Records drawn from a dataset
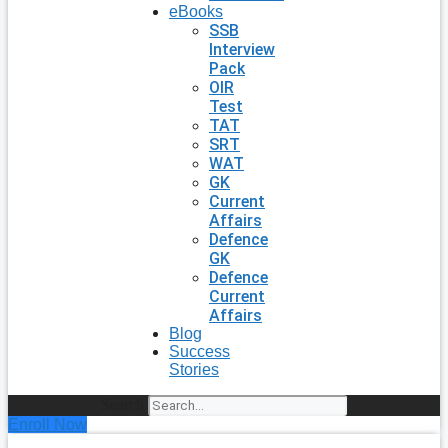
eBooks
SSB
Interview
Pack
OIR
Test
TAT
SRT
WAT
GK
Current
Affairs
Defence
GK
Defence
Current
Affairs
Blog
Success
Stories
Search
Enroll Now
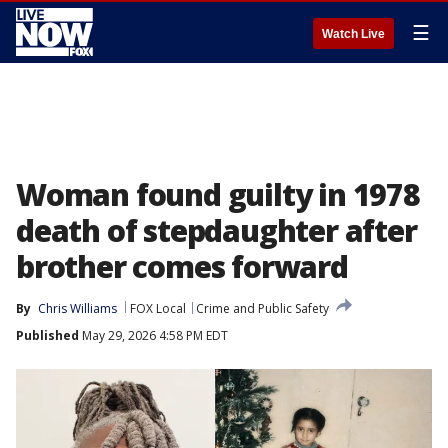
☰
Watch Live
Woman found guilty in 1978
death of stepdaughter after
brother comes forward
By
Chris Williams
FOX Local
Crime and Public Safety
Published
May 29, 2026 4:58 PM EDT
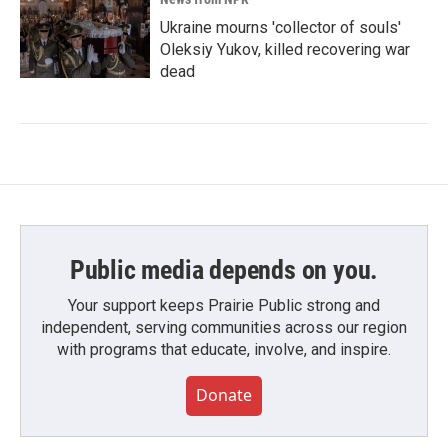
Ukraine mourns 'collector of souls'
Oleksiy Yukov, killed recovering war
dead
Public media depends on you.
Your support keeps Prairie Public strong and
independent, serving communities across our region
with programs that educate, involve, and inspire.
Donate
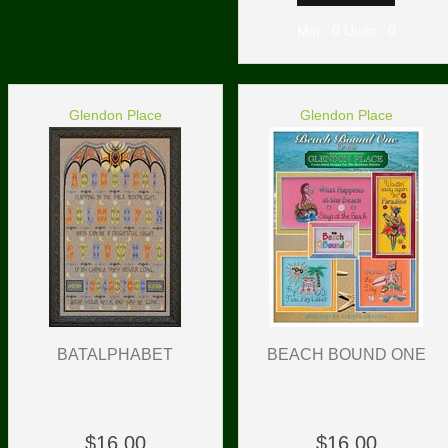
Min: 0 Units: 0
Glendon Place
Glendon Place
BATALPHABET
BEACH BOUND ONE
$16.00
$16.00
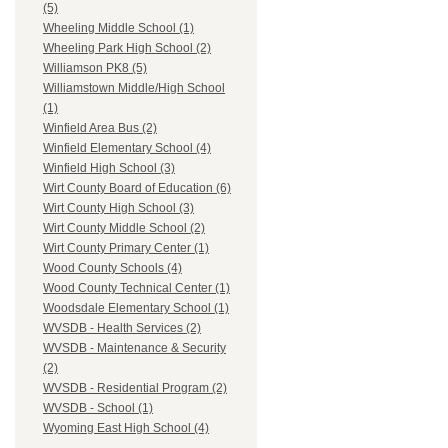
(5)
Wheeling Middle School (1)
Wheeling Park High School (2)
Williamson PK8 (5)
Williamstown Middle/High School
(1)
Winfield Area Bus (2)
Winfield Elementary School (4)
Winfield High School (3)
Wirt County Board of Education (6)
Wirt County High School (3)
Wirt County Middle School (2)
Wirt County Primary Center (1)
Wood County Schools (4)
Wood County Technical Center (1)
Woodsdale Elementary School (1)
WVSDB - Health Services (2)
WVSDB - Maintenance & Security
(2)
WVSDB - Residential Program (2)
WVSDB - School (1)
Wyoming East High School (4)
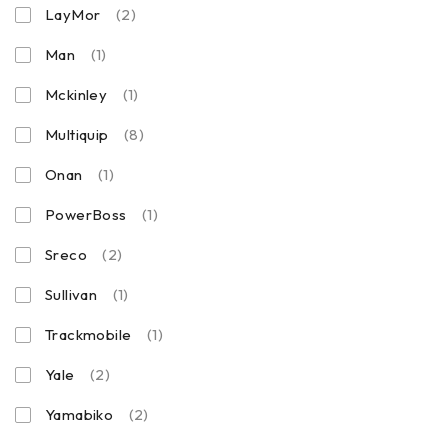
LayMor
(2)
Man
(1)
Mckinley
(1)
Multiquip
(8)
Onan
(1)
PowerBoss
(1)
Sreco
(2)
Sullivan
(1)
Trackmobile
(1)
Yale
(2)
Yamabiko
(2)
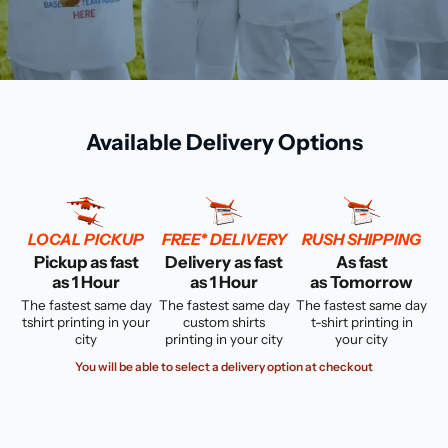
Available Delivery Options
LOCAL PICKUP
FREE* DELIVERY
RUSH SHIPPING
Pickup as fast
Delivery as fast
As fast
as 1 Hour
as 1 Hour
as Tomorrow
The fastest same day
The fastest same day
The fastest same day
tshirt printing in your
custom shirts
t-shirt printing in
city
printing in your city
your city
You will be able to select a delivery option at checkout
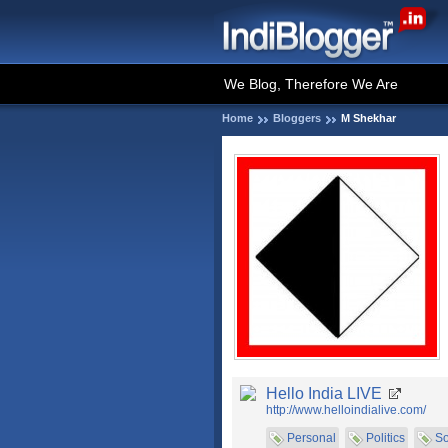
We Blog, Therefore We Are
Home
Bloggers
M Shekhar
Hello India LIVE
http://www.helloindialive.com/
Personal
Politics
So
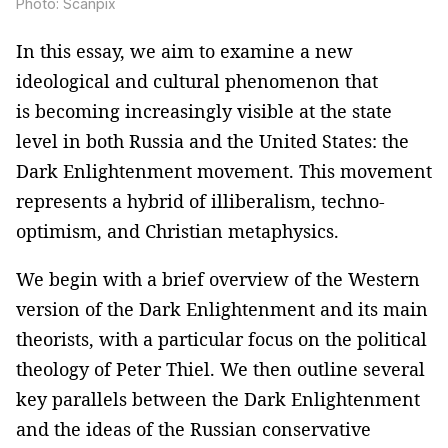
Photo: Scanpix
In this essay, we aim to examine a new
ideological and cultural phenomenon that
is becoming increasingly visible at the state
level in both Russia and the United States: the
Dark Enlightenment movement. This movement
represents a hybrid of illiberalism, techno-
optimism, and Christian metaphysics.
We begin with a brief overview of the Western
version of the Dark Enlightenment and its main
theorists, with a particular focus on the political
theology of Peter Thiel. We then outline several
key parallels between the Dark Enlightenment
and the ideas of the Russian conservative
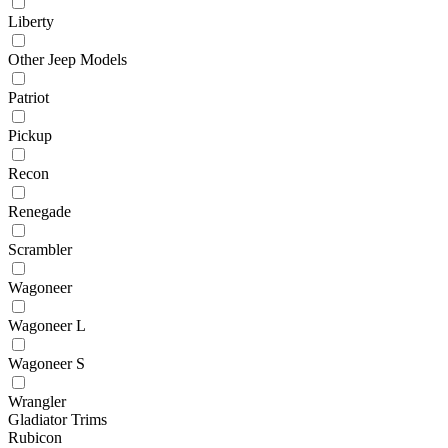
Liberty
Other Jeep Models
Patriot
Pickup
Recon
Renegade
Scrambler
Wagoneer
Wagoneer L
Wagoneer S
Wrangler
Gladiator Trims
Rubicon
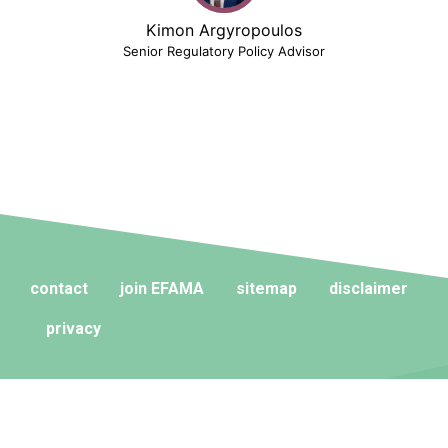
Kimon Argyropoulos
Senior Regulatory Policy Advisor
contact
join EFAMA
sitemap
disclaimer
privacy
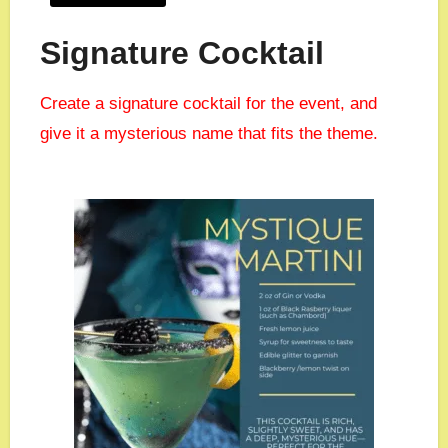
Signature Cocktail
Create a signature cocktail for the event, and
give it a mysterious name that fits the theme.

WHAT THE TASK REQUIRES:
Check each line of the data for the word "Middle", then state only how many lines hold it.

OUTPUT:
3